Sunday, December 28, 2008

Warren, Obama, and Gay Rights

I have been dismayed with the choice of Rich Warren by President-Elect Obama as a key participant in the inauguration. In particular, this choice confirms my suspicions (raised last spring) about Obama that his centrism and religious beliefs ultimately may harm the LGBTQ community, especially in light of the numbers of Obama supporters who turned out to be homophobes in California. Granted, Obama has promised to include diverse groups in his administration so as to represent a cornucopia of voices, rather than a political ideology. But, his refusal to be on the "right" side of this historical issue is troubling, and it remains to be seen whether he will sacrifice sexual minorities--including all of my voracious friends who marched in the Chicago PRIDE parade with pink Obama shirts--when it is politically expedient so as to achieve a larger political goal. Obama has been and remains a key figure of hope, an audacious hope in an America which no longer is beholden to and hostage of the "agents of intolerance," so many of whom, we've discovered, are so intolerant because of their own self-loathing. Rev. Haggard? Senator Craig? And, I still believe, Rev. Robertson?


However, are we looking at the sort of hope that Harvey Milk sought and that LGBTQ activists have fought for for decades? Or, a hope that Obama won't slide into the "don't ask, don't tell" backstabbing of Bill Clinton, once his own honeymoon was squandered, and he had to make policy in a "center-right" nation.  

Frank Rich, writing in the NY Times, has a great column and much to say on this topic and the fact that gay people are "likable enough" for the Obama camp which is reveling in its political capital by choosing Warren. One of my favorite moments: 

But we're not there yet. Warren’s defamation of gay people illustrates why, as does our president-elect’s rationalization of it. When Obama defends Warren’s words by calling them an example of the “wide range of viewpoints” in a “diverse and noisy and opinionated” America, he is being too cute by half. He knows full well that a “viewpoint” defaming any minority group by linking it to sexual crimes like pedophilia is unacceptable.

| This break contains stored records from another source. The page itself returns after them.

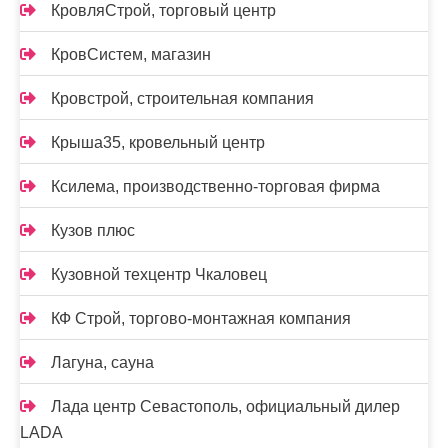
КровляСтрой, торговый центр
КровСистем, магазин
Кровстрой, строительная компания
Крыша35, кровельный центр
Ксилема, производственно-торговая фирма
Кузов плюс
Кузовной техцентр Чкаловец
КФ Строй, торгово-монтажная компания
Лагуна, сауна
Лада центр Севастополь, официальный дилер
LADA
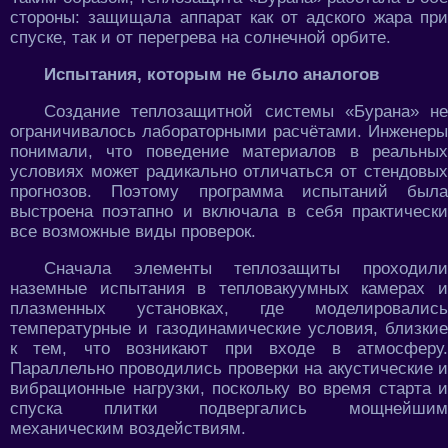
стороны: защищала аппарат как от адского жара при
спуске, так и от перегрева на солнечной орбите.
Испытания, которым не было аналогов
Создание теплозащитной системы «Бурана» не
ограничивалось лабораторными расчётами. Инженеры
понимали, что поведение материалов в реальных
условиях может радикально отличаться от стендовых
прогнозов. Поэтому программа испытаний была
выстроена поэтапно и включала в себя практически
все возможные виды проверок.
Сначала элементы теплозащиты проходили
наземные испытания в тепловакуумных камерах и
плазменных установках, где моделировались
температурные и газодинамические условия, близкие
к тем, что возникают при входе в атмосферу.
Параллельно проводились проверки на акустические и
вибрационные нагрузки, поскольку во время старта и
спуска плитки подвергались мощнейшим
механическим воздействиям.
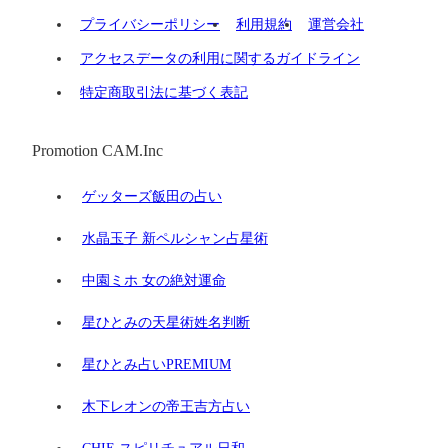
プライバシーポリシー
利用規約
運営会社
アクセスデータの利用に関するガイドライン
特定商取引法に基づく表記
Promotion CAM.Inc
ゲッターズ飯田の占い
水晶玉子 新ペルシャン占星術
中園ミホ 女の絶対運命
星ひとみの天星術姓名判断
星ひとみ占いPREMIUM
木下レオンの帝王吉方占い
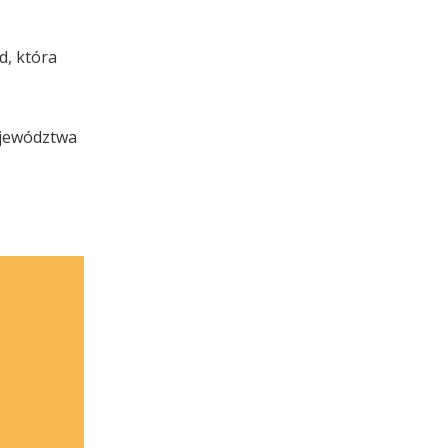
d, która
ojewództwa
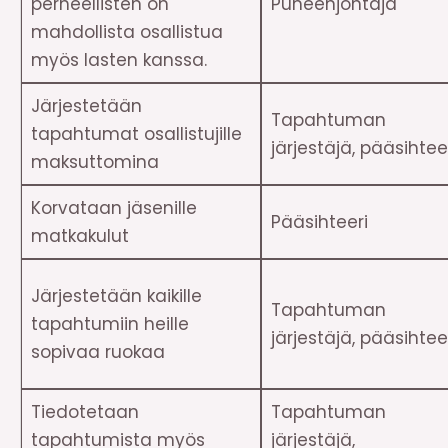
perheellisten on
Puheenjohtaja
mahdollista osallistua
myös lasten kanssa.
Järjestetään
Tapahtuman
tapahtumat osallistujille
järjestäjä, pääsihtee
maksuttomina
Korvataan jäsenille
Pääsihteeri
matkakulut
Järjestetään kaikille
Tapahtuman
tapahtumiin heille
järjestäjä, pääsihtee
sopivaa ruokaa
Tiedotetaan
Tapahtuman
tapahtumista myös
järjestäjä,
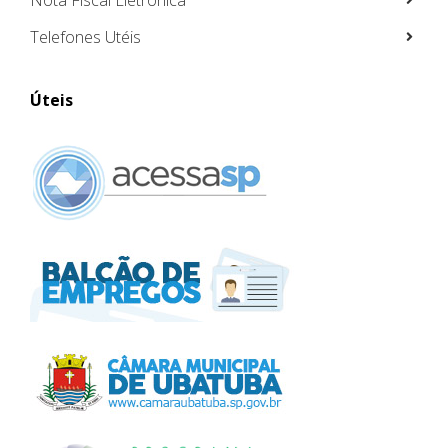
Nota Fiscal Eletrônica
Telefones Utéis
Úteis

Indeed. I'm all for moving the country to a new position and doing so in a way that ensures Proposition 8 disasters don't happen again. But I grow tired of the "need" of homosexuals to subordinate their rights for party unity without much in the way of progress on an institutional level. We may be winning the cultural wars one bloody battle at a time, but we are often failing politically. And it is those losses which will scar the face of American human and civil rights for a generation, despite the newer opportunities LGBTQ individuals may have in the United States today.